The New Fund Offer (NFO) opens on July 16, 2021 and will close on July 30, 2021. In this niche category, there are already ICICI Prudential Business Cycle Fund and L&T Business Cycles Fund.
Let us find out more.
The economy goes through a series of stages as it expands and contracts, characterised by downward or upward fluctuations of GDP.
Periods of growth result in business activity rising, where businesses innovate, produce new products, create jobs and invest in further growth. At the peak of the expansion phase, businesses are using their full capacity, and soon continued innovation and investments have lower impact.
Periods of slowdown give businesses the opportunity to reorganise their operations and rebuild for future growth.

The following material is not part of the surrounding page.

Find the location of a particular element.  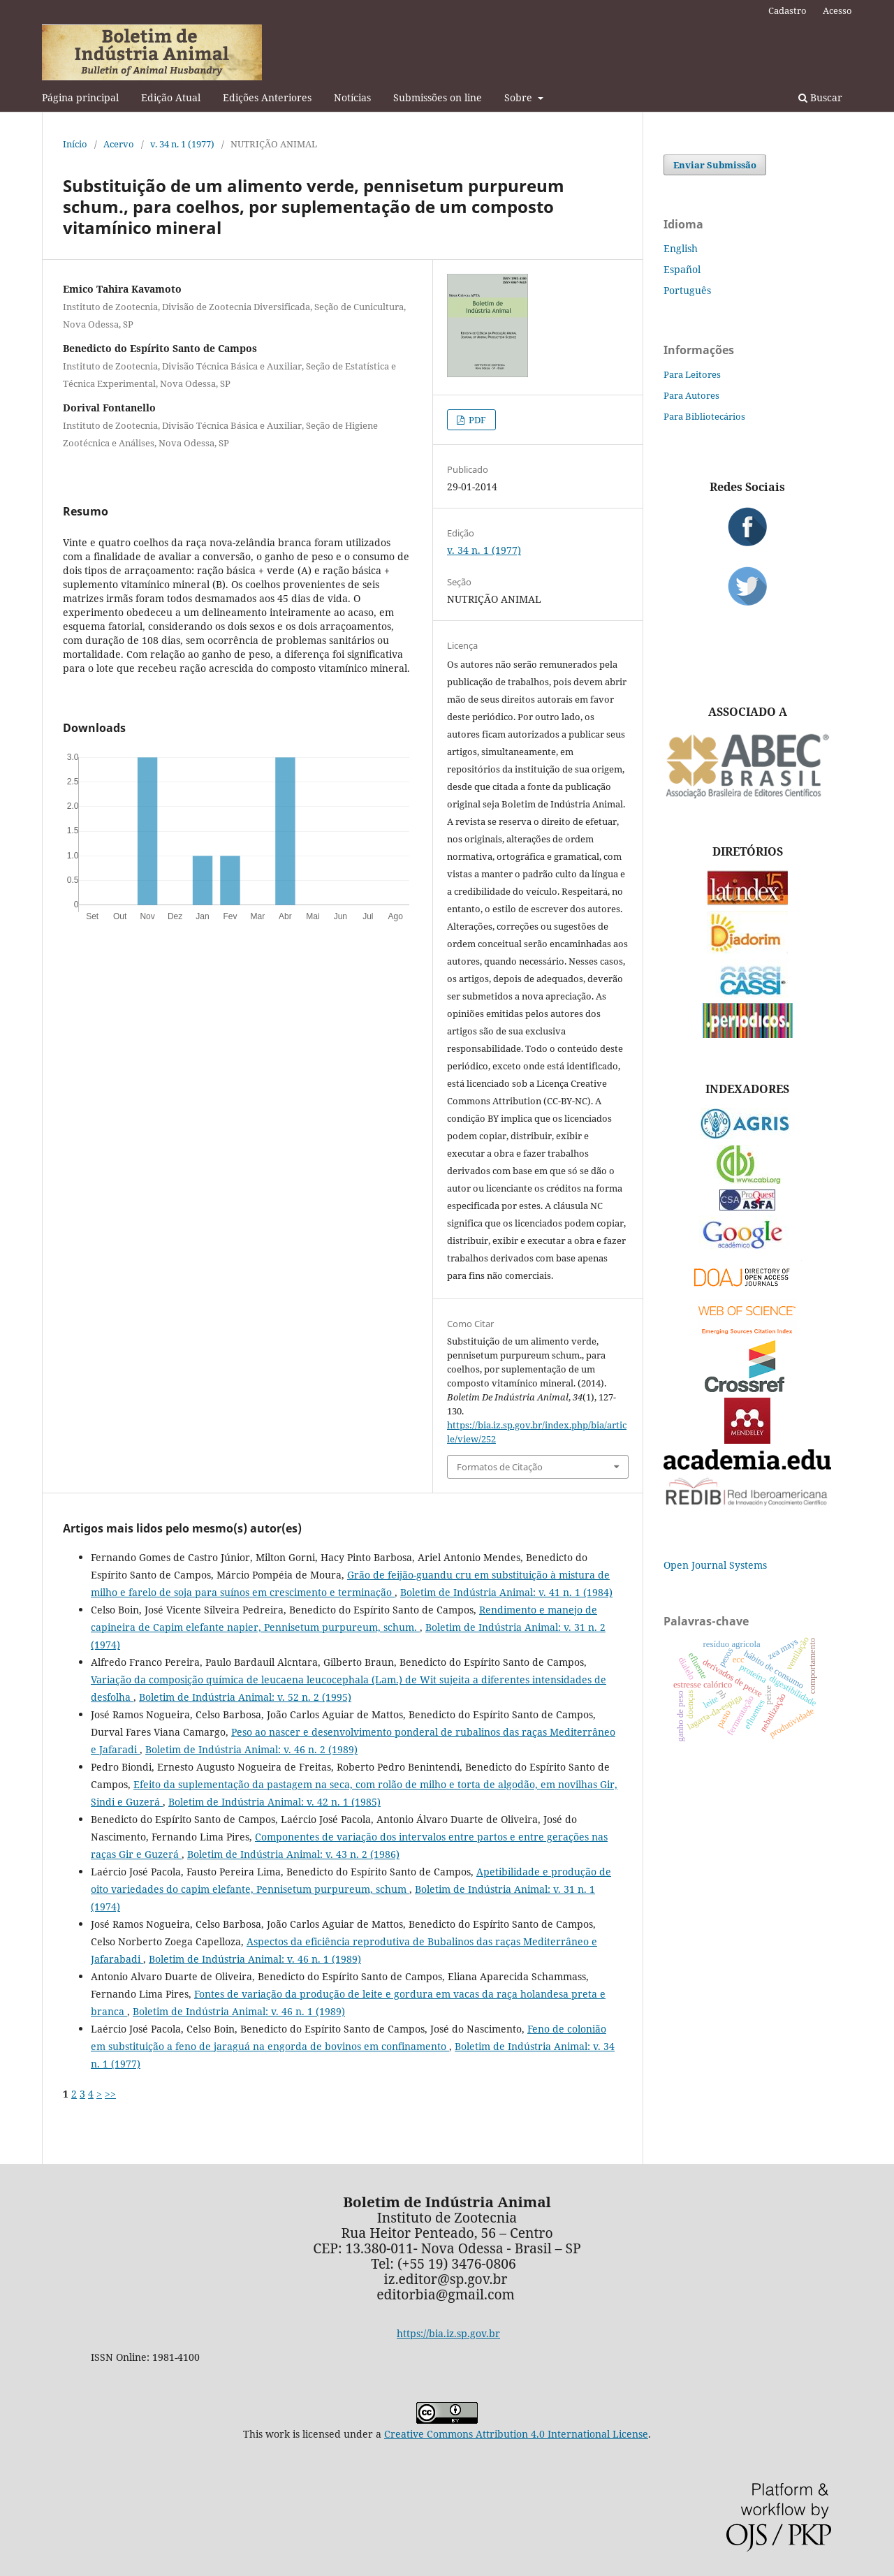

Para Leitores is located at coordinates (692, 374).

Businesses cut down on products and capacity and follow a more focused approach in their day to day functioning. At the trough of the slowdown phase, these renewed business models give rise to increased capacity and innovation.
Investing through cycles
The returns investors achieve on their investments are driven in large part by changes in the business cycle. Each phase in the business cycle presents unique investment opportunities. So, incorporating business cycles theme into investments helps make the most of the current economic environment.
During a phase of recovery and expansion, investments that are more sensitive to faster economic growth and business activity are likely outperform. There are generally referred to as cyclical stocks. These include stocks of midsize and small companies, as well as emerging market equities and younger, growth-oriented firms and industries.
During a phase of slowdown and recession, defensive investments and those that are sensitive to falling interest rates have greater potential to outperform. There are generally referred to as defensive stocks. These include Stocks of larger and stable companies and Businesses that experience steady consumer demand even during economic slowdowns.
Business cycles are becoming shorter. With the duration of business cycles shortened, a fund that changes its approach in sync with change in cycle is key.
Sector allocations are having a large impact. Over the last few years, the impact of sector allocations has been greater on alpha generation versus stock level allocations.
How different from other funds
Compared to other diversified funds, the business cycles theme allows for greater sector concentration in terms of sector over/underweight.
The other portfolio parameters like portfolio churn, market cap allocation, number of stocks will depend on the stage of the economic cycle.
To get an understanding of how existing business cycle funds are positioned, let us look at these:
For instance, L&T Business Cycle Fund’s biggest sector bets today are Construction, Financials, Engineering, Metals and Chemicals. The recently launched ICICI Prudential Business Cycle Fund’s top sector bets are Financials, Energy, Construction, Automobiles and Communications. While some sector bets are common, there is a perceptible difference.
Other NFO details
Fund Manager – Rahul Singh, Venkat Samala (Overseas Investment) and Murthy Nagarajan (Debt Portfolio)
Benchmark – Nifty 500 TRI
Minimum Investment – Rs 5,000
Exit Load – Redemption/Switch-out/SWP/STP by expiry of 365 days from allotment: If the withdrawal amount or switched out amount is not over 12% of the original cost of investment, exit load will be 0. If it is over 12% of the original cost of investment, exit load will be 1% of applicable NAV.
Fund house speak
Rahul Singh, CIO – Equities at Tata Asset Management said that, “The focus has shifted to Business cycles investing because of 2 reasons. Cycles which earlier lasted 4-5 years have now shortened to 1-2 years. Over the last few years, the impact of top-down sector allocations has been on alpha generation which has been very high. This fund would invest in businesses on a macro basis, with at least 80% of the portfolio invested as per Business Cycles theme.”